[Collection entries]
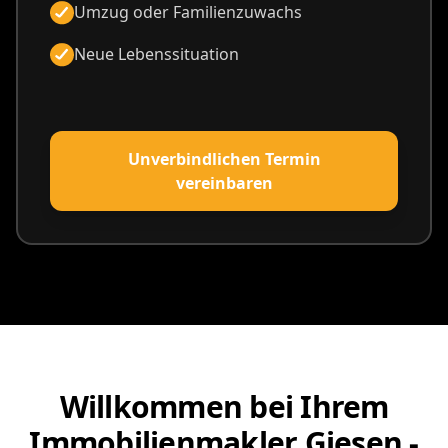
Umzug oder Familienzuwachs
Neue Lebenssituation
Unverbindlichen Termin
vereinbaren
Willkommen bei Ihrem
Immobilienmakler Giesen -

Assigned task ::
Starting at the line that contains "Willkommen bei Ihrem", copy each line through the last one in the records, exactly, and output nothing else.

Result ::
Willkommen bei Ihrem
Immobilienmakler Giesen -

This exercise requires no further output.